亀倉雄策・田中一光、こうした高尚な意識で素晴らしい業績を残した両巨人の名前すら知らない若いデザイナーが最近多くなってきたのは残念な限りである。企業の世界では「歴史を語れなくなった企業は滅びる。歴史しか語らなくなった企業もまた滅びる」と言われる。今の日本の社会全体がそうであるように、デザイン界もまた一見華やかに発展しているかに見えながら、品位品質において、「文化の創造者」としてはすさんだ時代に入っていっているのかもしれない。
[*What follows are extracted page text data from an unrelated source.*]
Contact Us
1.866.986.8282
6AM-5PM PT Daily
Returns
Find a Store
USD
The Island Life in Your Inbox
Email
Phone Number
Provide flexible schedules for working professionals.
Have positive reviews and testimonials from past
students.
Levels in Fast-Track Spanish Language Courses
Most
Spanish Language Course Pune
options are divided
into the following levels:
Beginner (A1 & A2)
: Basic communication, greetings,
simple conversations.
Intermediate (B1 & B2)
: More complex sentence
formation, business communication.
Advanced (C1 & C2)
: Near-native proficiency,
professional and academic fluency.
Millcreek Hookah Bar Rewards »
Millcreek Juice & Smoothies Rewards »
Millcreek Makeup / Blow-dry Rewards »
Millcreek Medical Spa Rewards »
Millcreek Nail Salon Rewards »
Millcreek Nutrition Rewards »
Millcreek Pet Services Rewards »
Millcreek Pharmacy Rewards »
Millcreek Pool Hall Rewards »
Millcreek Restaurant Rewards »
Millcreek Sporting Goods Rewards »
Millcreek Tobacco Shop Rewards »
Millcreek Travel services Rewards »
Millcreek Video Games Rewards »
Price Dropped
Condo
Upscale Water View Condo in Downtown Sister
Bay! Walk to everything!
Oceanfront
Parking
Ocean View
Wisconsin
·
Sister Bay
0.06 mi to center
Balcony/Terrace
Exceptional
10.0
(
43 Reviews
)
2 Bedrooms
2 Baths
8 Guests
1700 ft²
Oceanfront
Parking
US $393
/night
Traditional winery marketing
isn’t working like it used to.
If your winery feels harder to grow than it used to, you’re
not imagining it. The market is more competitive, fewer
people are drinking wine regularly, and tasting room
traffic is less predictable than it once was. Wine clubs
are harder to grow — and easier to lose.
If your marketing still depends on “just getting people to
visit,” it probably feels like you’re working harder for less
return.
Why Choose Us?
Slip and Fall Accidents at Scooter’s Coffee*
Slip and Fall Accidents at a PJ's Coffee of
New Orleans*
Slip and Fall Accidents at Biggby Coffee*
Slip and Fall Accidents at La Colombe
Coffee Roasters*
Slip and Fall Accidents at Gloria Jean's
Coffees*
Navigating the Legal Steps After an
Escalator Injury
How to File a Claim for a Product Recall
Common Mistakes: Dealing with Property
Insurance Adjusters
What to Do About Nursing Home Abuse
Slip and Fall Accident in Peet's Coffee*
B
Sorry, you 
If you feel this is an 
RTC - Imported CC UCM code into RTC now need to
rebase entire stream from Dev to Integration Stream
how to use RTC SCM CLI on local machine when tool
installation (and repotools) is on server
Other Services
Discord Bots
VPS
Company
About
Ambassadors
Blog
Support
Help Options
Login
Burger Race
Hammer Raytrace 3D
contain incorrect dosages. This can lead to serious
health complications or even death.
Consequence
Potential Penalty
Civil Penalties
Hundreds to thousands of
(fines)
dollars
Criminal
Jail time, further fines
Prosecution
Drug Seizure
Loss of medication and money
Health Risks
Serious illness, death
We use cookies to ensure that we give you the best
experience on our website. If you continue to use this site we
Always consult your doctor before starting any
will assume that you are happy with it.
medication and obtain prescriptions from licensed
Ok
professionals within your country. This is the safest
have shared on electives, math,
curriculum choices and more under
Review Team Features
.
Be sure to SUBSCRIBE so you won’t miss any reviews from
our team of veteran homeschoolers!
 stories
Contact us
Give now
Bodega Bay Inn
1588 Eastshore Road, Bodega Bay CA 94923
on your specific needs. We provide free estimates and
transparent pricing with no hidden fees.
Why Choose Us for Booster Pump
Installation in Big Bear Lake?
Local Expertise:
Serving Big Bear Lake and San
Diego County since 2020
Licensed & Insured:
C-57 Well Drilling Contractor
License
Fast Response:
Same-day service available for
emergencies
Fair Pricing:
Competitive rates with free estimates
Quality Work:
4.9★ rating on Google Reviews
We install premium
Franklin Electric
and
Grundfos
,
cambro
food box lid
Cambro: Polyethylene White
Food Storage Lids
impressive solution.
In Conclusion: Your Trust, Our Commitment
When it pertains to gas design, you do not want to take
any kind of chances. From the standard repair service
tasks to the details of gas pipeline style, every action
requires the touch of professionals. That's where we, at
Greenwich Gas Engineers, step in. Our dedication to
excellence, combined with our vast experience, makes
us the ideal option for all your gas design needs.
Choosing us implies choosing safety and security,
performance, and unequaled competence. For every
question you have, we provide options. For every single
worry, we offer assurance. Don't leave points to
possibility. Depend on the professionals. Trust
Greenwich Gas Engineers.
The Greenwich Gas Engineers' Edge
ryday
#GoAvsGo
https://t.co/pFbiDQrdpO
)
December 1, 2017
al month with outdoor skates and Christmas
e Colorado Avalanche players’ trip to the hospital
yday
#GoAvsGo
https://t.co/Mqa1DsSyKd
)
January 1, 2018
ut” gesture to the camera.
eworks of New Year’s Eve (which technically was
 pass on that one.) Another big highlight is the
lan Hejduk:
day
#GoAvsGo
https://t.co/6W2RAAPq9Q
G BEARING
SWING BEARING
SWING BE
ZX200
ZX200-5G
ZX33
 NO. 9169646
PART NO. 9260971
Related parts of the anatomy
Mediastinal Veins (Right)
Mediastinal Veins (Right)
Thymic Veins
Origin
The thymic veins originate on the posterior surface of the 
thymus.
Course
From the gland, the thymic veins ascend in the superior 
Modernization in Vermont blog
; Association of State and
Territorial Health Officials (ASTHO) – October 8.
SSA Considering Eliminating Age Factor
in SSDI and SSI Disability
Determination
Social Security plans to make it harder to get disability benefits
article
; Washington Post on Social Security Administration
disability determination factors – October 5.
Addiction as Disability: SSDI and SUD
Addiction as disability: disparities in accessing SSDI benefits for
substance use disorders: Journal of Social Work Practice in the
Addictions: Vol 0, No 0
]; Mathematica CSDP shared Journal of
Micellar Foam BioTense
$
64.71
先般、書籍を著すために欧米の著名クリエイティブオフィスを巡ってきた友人が、「昨今の日本 (のCIやブランドデザイン) は、一体どうなってしまったの?」と言われたと話していた。確かに、部品として面白い作品は散見されるが、本当にスケールの大きなデザインが生まれなくなっている現象も否めない。


日本のデザイン界は、自ら可能性の芽を摘み取っていっているように思えてならないのである。